Physics-Informed Neural Network for modeling and predicting temperature fluctuations in proton exchange membrane electrolysis
Islam Zerrougui, Zhongliang Li, Daniel Hissel
Abstract
Proton Exchange Membrane (PEM) electrolysis stands as a cornerstone technology in the clean energy sector, driving the production of hydrogen and oxygen from water. A critical aspect of ensuring the efficiency and safety of this process lies in the precise monitoring and control of temperature at the electrolysis outlet. However, accurately characterizing temperature changes within the PEM electrolysis system can be challenging due to the fluctuation of renewable energies. This study introduces an approach integrating data with fundamental physics principles known as Physics-Informed Neural Networks (PINNs).
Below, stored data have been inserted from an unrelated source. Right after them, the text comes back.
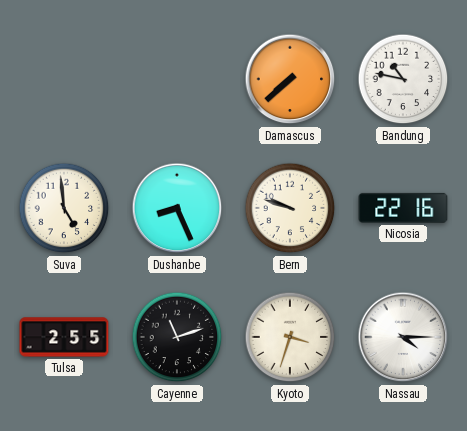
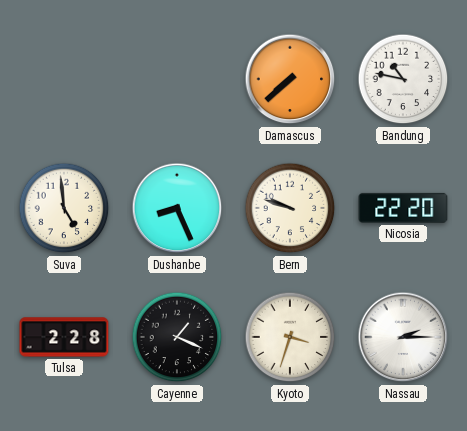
Nicosia: 22:16 -> 22:20
Tulsa: 2:55 -> 2:28
Cayenne: 11:12 -> 1:19
Nassau: 4:15 -> 2:15
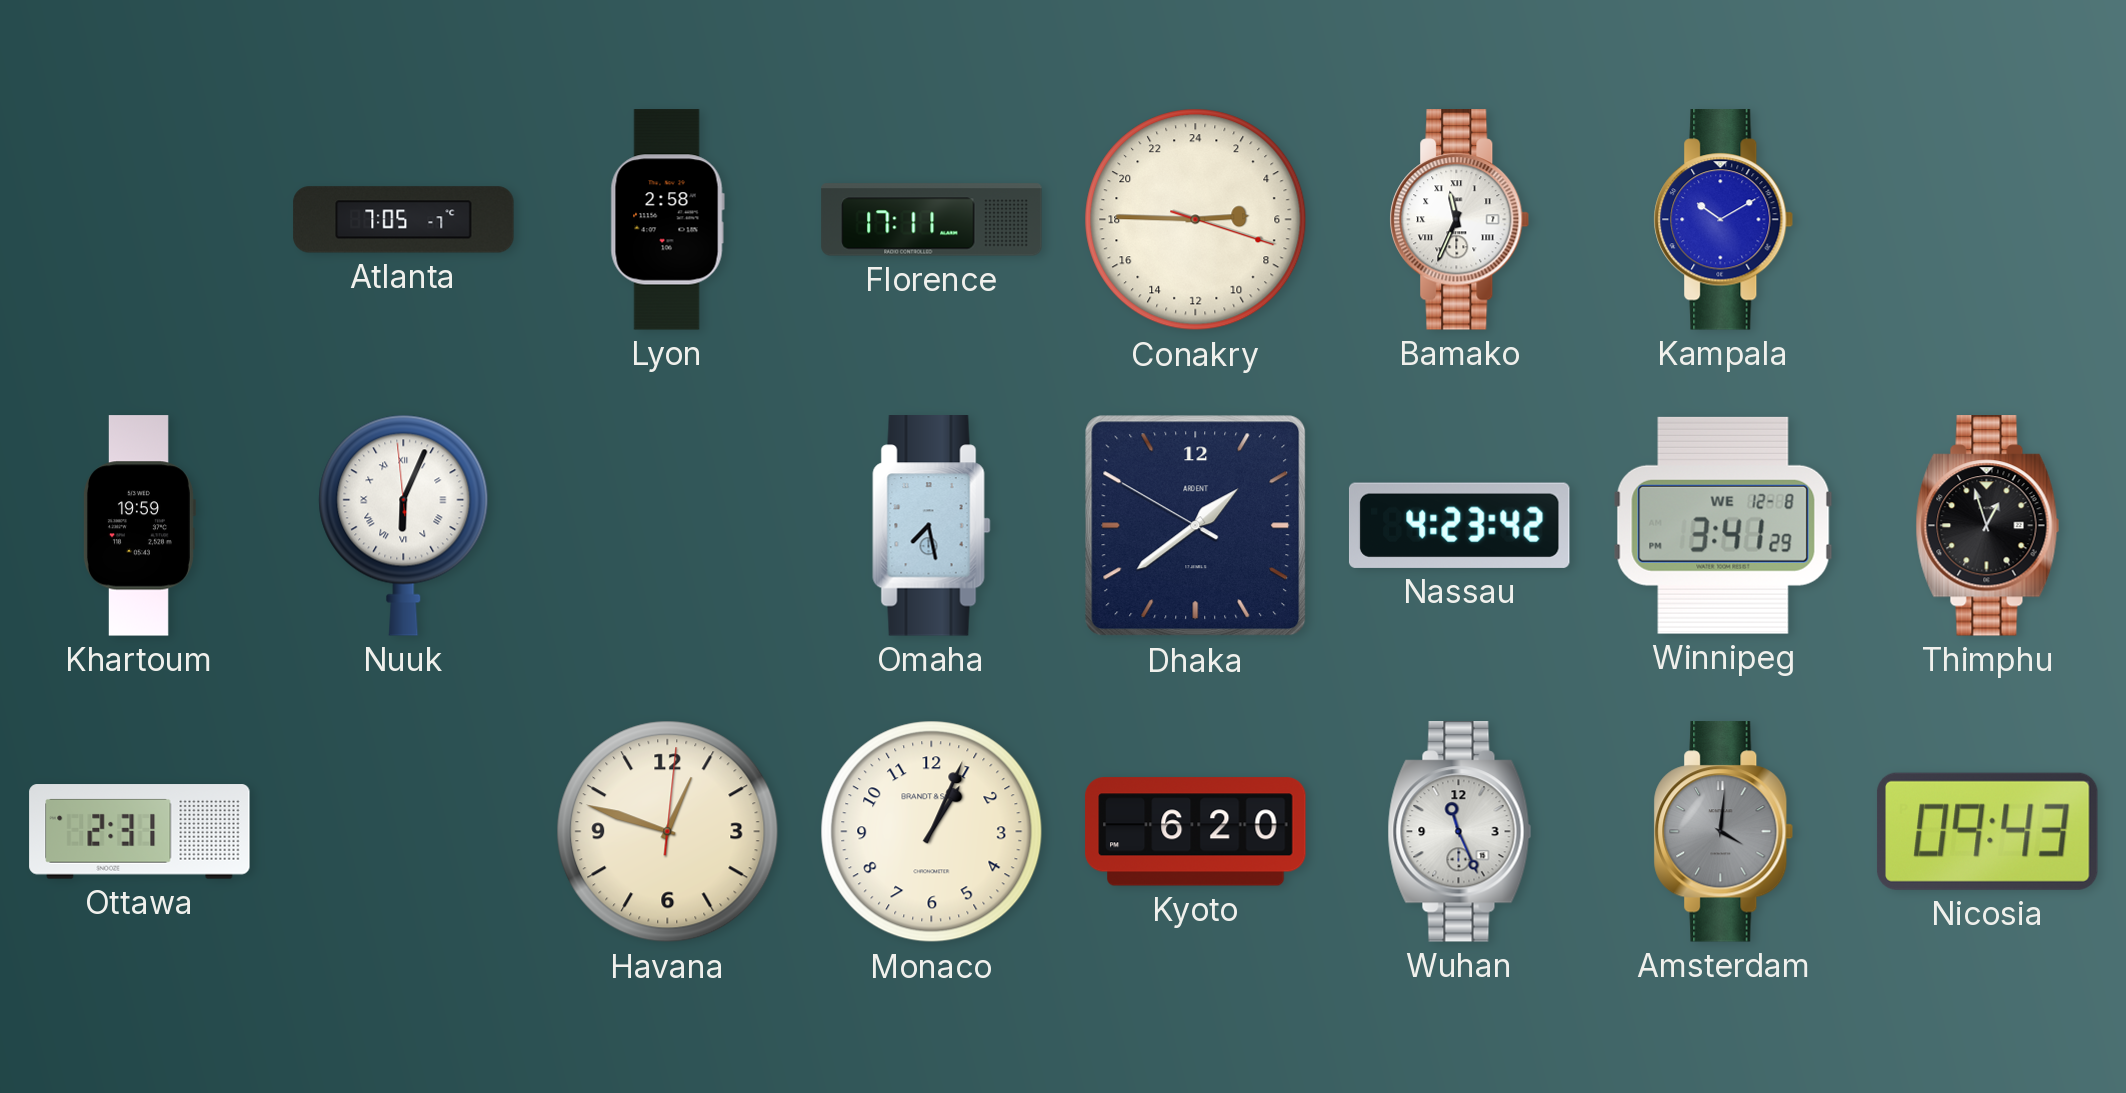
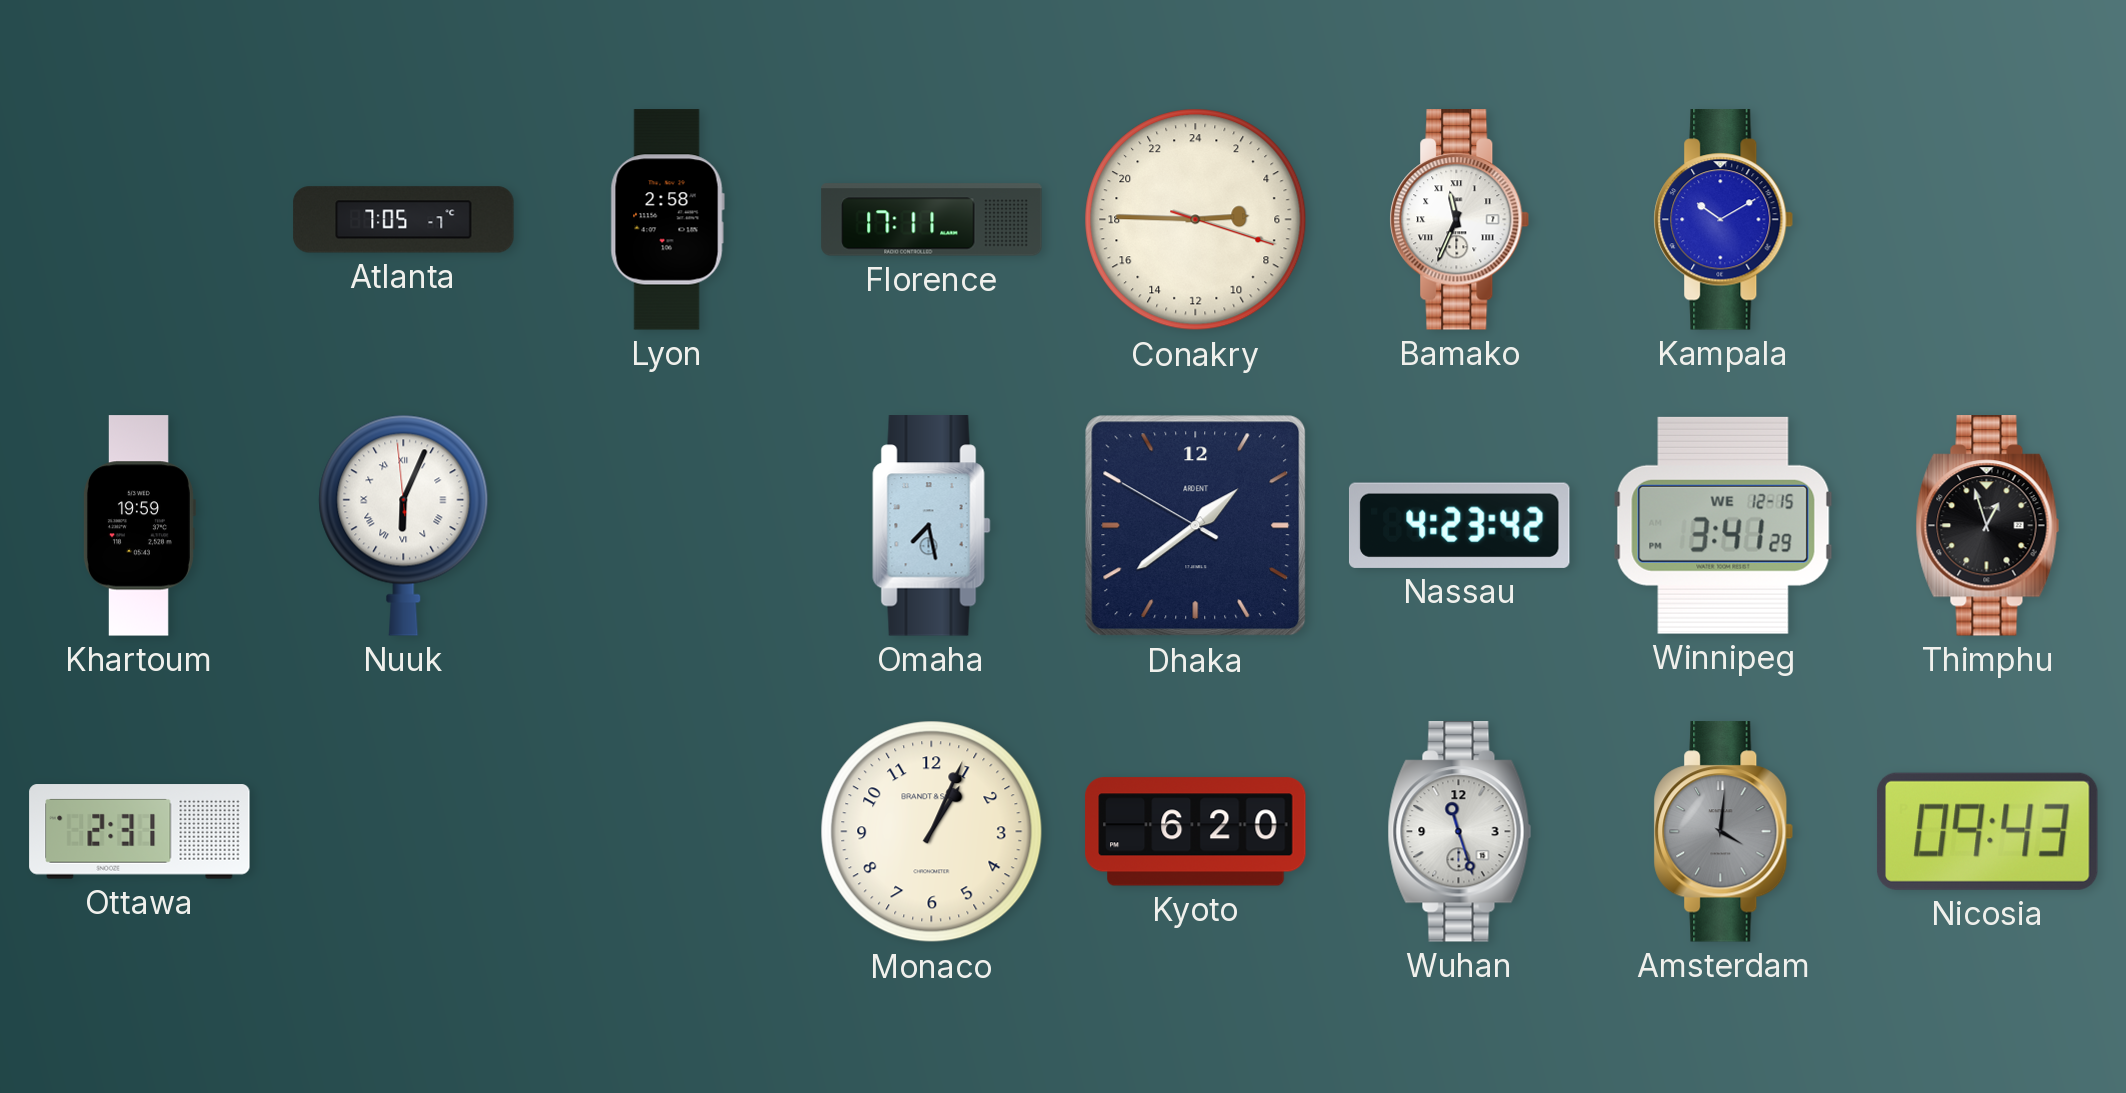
Winnipeg date: WE 12-8 -> WE 12-15
Havana: 12:48 -> none
Wuhan: 11:26 -> 11:27
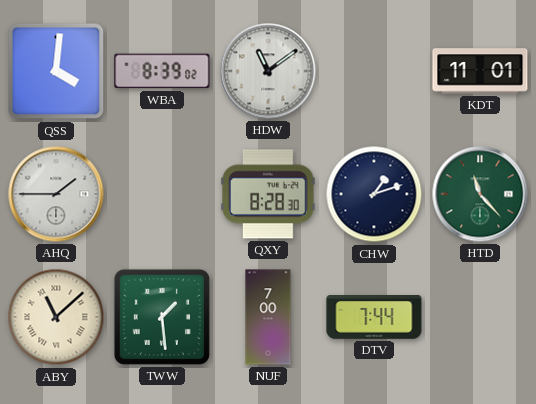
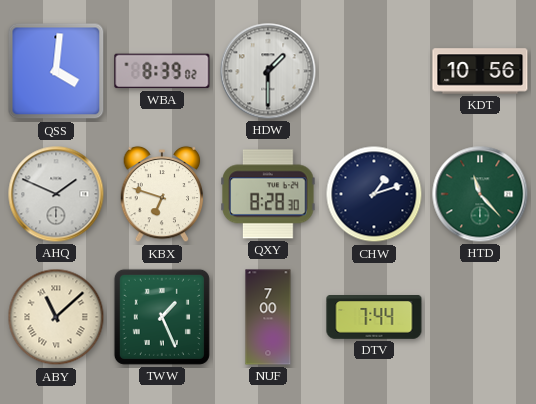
HDW: 11:09 -> 1:30
KDT: 11:01 -> 10:56
AHQ: 1:45 -> 1:49
KBX: none -> 6:48
TWW: 1:29 -> 1:26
This method solves differential equations and estimates the unknown parameters governing the temperature dynamics within the PEM electrolysis system. We consider two distinct scenarios: a zero-dimensional model and a one-dimensional model. The results demonstrate the PINN’s proficiency in accurately identifying the parameters and solving for temperature fluctuations within the system with different input conditions. Furthermore, we compare the PINN with the Long Short-Term Memory (LSTM) method to predict the outlet temperature of the electrolysis. The PINN outperformed the LSTM method, highlighting its reliability and precision, achieving a Mean Squared Error (MSE) of 0.1596 compared to 1.2132 for LSTM models. The proposed method shows a high performance in dealing with sensor noises and avoids overfitting problems. This synergy of physics knowledge and data-driven learning opens new pathways towards real-time digital twins, enhanced predictive control, and improved reliability for PEM electrolysis and other complex, data-scarce energy systems. • PINNs are applied to identify parameters in 0D/1D PEM electrolyzer models. • High precision in predicting temperature distribution along gas/liquid channels. • PINNs models are compared to classical recurrent neural networks to highlight the model robustness. • PINNs are demonstrated to be robust against sensor noises and prevent overfitting efficiently. • PINNs demonstrate high adaptability to the time-varying parameters and applicability in data-scarce systems.